Below is the easiest way to get up and running on A1111 and Stable Diffusion XL without switching weights:
Stable Diffusion has rolled out its XL weights for its Base and Refiner model generation:
Just so you’re caught up in how this works, Base will generate an image from scratch, and then run through the Refiner weights to uplevel the detail of the image. It’s a new concept, to first create a low res image then upscale it with a different model. These models are 7GB and 6GB respectively (you’ll need to download both twice because of the new 0.9 VAE version which fixes some stuff).
To use both of these, first clone the repositories locally, you can use the following commands for both in terminal:
git lfs install
git clone https://huggingface.co/stabilityai/stable-diffusion-xl-base-1.0
and then:
git lfs install
git clone https://huggingface.co/stabilityai/stable-diffusion-xl-refiner-1.0
These are both the repos for base and refiner. Next up, you’ll probably ask about A1111 (aka Automatic 1111). You’ll need to update this too to 1.5.1 or higher, if you haven’t already, do a git pull or install a fresh copy
Copy both the safetensors (I chose 0.9VAE) and you’re off to the races. I have heard the full VAE version can get “noisy”. You can also run with --no-half-vae to fix this or —medram or —lowram for smaller GPU sizes.
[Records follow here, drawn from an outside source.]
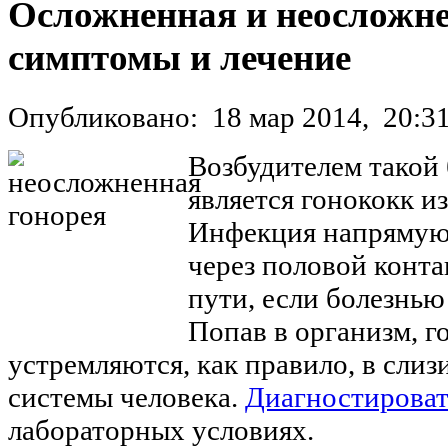
Осложненная и неосложне
симптомы и лечение
Опубликовано:
18 мар 2014,
20:3
Возбудителем такой 
является гонококк из
Инфекция напрямую 
через половой конта
пути, если болезнью
Попав в организм, г
устремляются, как правило, в сли
системы человека.
Диагностироват
лабораторных условиях.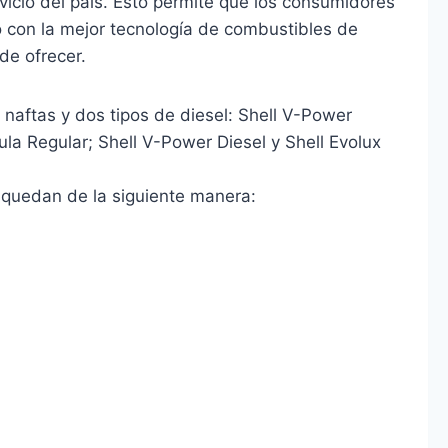
rvicio del país. Esto permite que los consumidores
o con la mejor tecnología de combustibles de
de ofrecer.
 naftas y dos tipos de diesel: Shell V-Power
ula Regular; Shell V-Power Diesel y Shell Evolux
 quedan de la siguiente manera: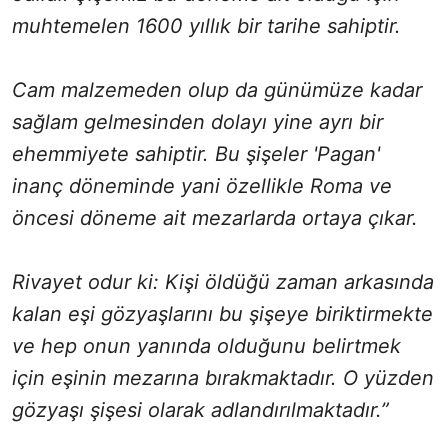
muhtemelen 1600 yıllık bir tarihe sahiptir.
Cam malzemeden olup da günümüze kadar
sağlam gelmesinden dolayı yine ayrı bir
ehemmiyete sahiptir. Bu şişeler 'Pagan'
inanç döneminde yani özellikle Roma ve
öncesi döneme ait mezarlarda ortaya çıkar.
Rivayet odur ki: Kişi öldüğü zaman arkasında
kalan eşi gözyaşlarını bu şişeye biriktirmekte
ve hep onun yanında olduğunu belirtmek
için eşinin mezarına bırakmaktadır. O yüzden
gözyaşı şişesi olarak adlandırılmaktadır.”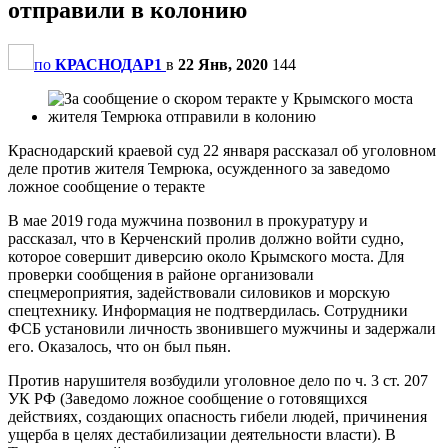
отправили в колонию
по
КРАСНОДАР1
в
22 Янв, 2020
144
Краснодарский краевой суд 22 января рассказал об уголовном
деле против жителя Темрюка, осужденного за заведомо
ложное сообщение о теракте
В мае 2019 года мужчина позвонил в прокуратуру и
рассказал, что в Керченский пролив должно войти судно,
которое совершит диверсию около Крымского моста. Для
проверки сообщения в районе организовали
спецмероприятия, задействовали силовиков и морскую
спецтехнику. Информация не подтвердилась. Сотрудники
ФСБ установили личность звонившего мужчины и задержали
его. Оказалось, что он был пьян.
Против нарушителя возбудили уголовное дело по ч. 3 ст. 207
УК РФ (Заведомо ложное сообщение о готовящихся
действиях, создающих опасность гибели людей, причинения
ущерба в целях дестабилизации деятельности власти). В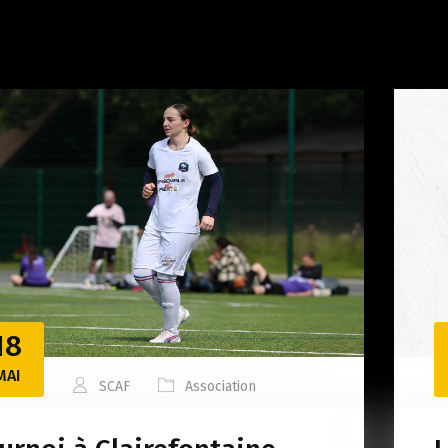
18
MAI
SCAF
Association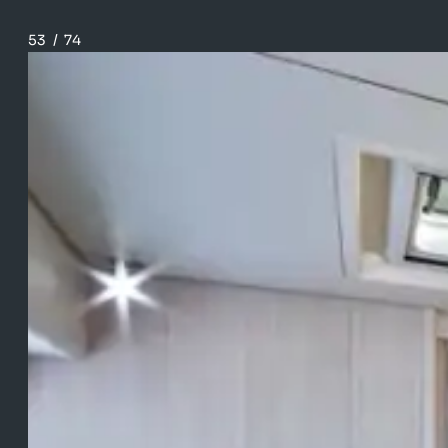
53
/
74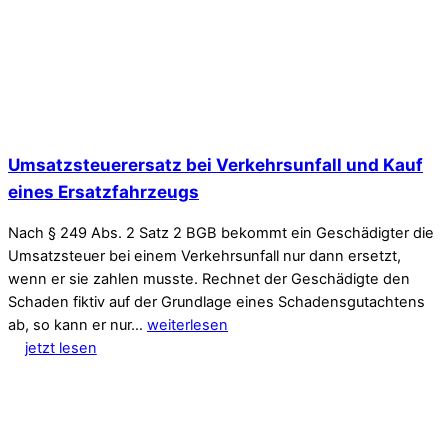
Umsatzsteuerersatz bei Verkehrsunfall und Kauf
eines Ersatzfahrzeugs
Nach § 249 Abs. 2 Satz 2 BGB bekommt ein Geschädigter die
Umsatzsteuer bei einem Verkehrsunfall nur dann ersetzt,
wenn er sie zahlen musste. Rechnet der Geschädigte den
Schaden fiktiv auf der Grundlage eines Schadensgutachtens
ab, so kann er nur…
weiterlesen
jetzt lesen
However, one thing is loading these weights can take a minute or more for each. The workflow is also not intuitive, you have to load the base model on txt2img, then load the refiner model img2img. On the surface, this is what you should NOT be doing.
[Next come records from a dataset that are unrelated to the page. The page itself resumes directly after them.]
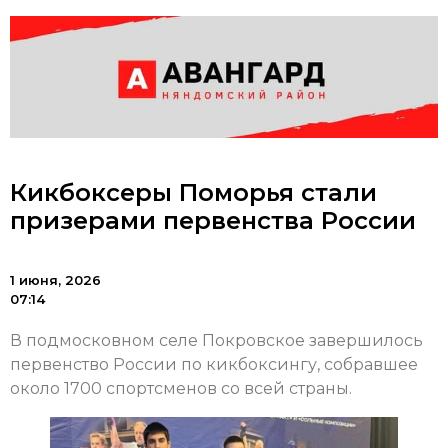
Кикбоксеры Поморья стали
призерами первенства России
1 июня, 2026
07:14
В подмосковном селе Покровское завершилось
первенство России по кикбоксингу, собравшее
около 1700 спортсменов со всей страны.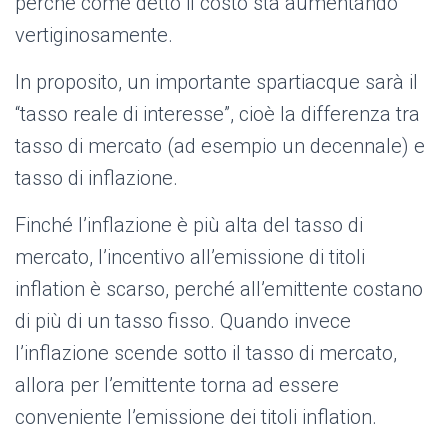
perché come detto il costo sta aumentando
vertiginosamente.
In proposito, un importante spartiacque sarà il
“tasso reale di interesse”, cioè la differenza tra
tasso di mercato (ad esempio un decennale) e
tasso di inflazione.
Finché l’inflazione è più alta del tasso di
mercato, l’incentivo all’emissione di titoli
inflation è scarso, perché all’emittente costano
di più di un tasso fisso. Quando invece
l’inflazione scende sotto il tasso di mercato,
allora per l’emittente torna ad essere
conveniente l’emissione dei titoli inflation.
A1111 has now updated to support multiple models:
In theory, you can run a git checkout hires_checkpoint, but another method is using the Refiner extension: https://github.com/wcde/sd-webui-refiner
Judging by all the methods, this is the easiest!
All you need to do is go to your extensions tab and add this URL and restart. When you run your web-ui make sure there is no parameters (unless you need to reduce RAM). Here’s my settings on getting it to work on the UI:
Now you’re off to the races, this doesn’t require model swapping and it only takes a few seconds for each image to be produced:
Here’s a picture of a knight, the sword does look off, however it looks pretty realistic compared to Stable Diffusion 1.5:
a super futuristic sports car
a female marvel action hero, this is great detail
Joe Biden in a boxing outfit, notice it almost got his name right on his belt:
Here is the potential election for 2024:
Okay, that’s enough fun for one night.
This is only the beginning, soon all the rest of the extensions, particularly ControlNet, will eventually be XL compatible. We will also get new fine tuned models that are more purpose driven and even more photo realistic than this base model.
I hope these instructions make it pretty clear on how to get set up with Stable Diffusion XL in the most efficient way possible. You won’t have to run any complicated workflows and it will only take a few seconds to generate images on a decent GPU. From the initial try outs, it looks like this is getting pretty close to Midjourney, however I will still need to play with this a lot more to really get a sense of what it can do. Until then I hope to see everyone push the limits of XL and give me and the rest of the community tips on how to best utilize it!